Yes. Let me rather write subsets as sequences: the question is whether the subset $L$ of $(a_n)$ in $\{0,1\}^{\mathbf{N}}$ such that $\mathscr{F}\text{-}\lim\sum_{k=1}^n\frac{a_k}{n}=0$ is non-Borel.

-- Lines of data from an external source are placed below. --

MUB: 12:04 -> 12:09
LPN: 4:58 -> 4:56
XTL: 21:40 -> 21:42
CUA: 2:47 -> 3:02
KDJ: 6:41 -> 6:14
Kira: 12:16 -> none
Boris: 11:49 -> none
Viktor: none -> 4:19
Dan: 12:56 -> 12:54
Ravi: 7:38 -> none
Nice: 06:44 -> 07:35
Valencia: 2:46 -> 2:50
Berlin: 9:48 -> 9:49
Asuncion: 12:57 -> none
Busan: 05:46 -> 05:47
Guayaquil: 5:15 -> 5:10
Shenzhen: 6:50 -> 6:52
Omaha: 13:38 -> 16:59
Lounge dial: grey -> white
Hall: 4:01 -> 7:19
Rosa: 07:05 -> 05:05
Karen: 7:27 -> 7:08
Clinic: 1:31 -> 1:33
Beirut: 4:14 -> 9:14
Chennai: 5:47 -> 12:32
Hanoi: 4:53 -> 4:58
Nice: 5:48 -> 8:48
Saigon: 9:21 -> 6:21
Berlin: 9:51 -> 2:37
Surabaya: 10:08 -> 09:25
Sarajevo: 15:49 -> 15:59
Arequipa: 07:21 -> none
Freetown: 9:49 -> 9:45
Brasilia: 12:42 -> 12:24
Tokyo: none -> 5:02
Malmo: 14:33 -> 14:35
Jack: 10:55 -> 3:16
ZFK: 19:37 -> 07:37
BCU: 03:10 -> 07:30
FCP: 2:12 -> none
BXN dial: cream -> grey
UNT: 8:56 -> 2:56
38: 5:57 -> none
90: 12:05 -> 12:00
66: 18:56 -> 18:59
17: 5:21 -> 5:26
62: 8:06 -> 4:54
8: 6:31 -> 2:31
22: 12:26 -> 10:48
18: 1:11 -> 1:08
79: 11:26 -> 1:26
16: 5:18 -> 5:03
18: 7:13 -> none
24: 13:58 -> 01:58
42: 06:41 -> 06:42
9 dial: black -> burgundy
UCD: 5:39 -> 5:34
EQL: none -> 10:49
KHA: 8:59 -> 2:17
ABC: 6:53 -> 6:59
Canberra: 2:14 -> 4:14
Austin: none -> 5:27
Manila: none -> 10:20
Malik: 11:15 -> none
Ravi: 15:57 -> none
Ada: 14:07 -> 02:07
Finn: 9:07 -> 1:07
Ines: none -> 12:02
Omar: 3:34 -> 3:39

Write $u_n=2^{2^n}$ (essentially all that matters is $u$ increases and that $\sum_{k<n}u_k=o(u_n)$). Write $\Phi(a)_n=(a_{u_n})$. Let $P\subset\{0,1\}^{\mathbf{N}}$ be the subset of sequences that are constant on $[u_n+1,u_{n+1}]$ for all $n$. Then $\Phi$ induces a homeomorphism from $P$ to $\{0,1\}^{\mathbf{N}}$. Let $v$ be defined by $v(0)=0$, $v(u_n+1)=v(u_n)+1$, and $v(k+1)=v(k)$ is $k$ is not among the $u_n$ (thus $P$ is the set of sequences that are constant on fibers of $v$). Let $\omega$ be the image of $\mathscr{F}$ by $v$. Then $\Phi(L\cap P)$ is simply the set of sequences whose $\omega$-limit is zero. When $\{0,1\}$ is meant modulo 2, this is a dense subgroup of index 2 of the whole compact group of sequences. It's then standard that it's not Borel. Hence $L\cap P$ is not Borel and since $P$ is closed, it follows that $L$ is not Borel.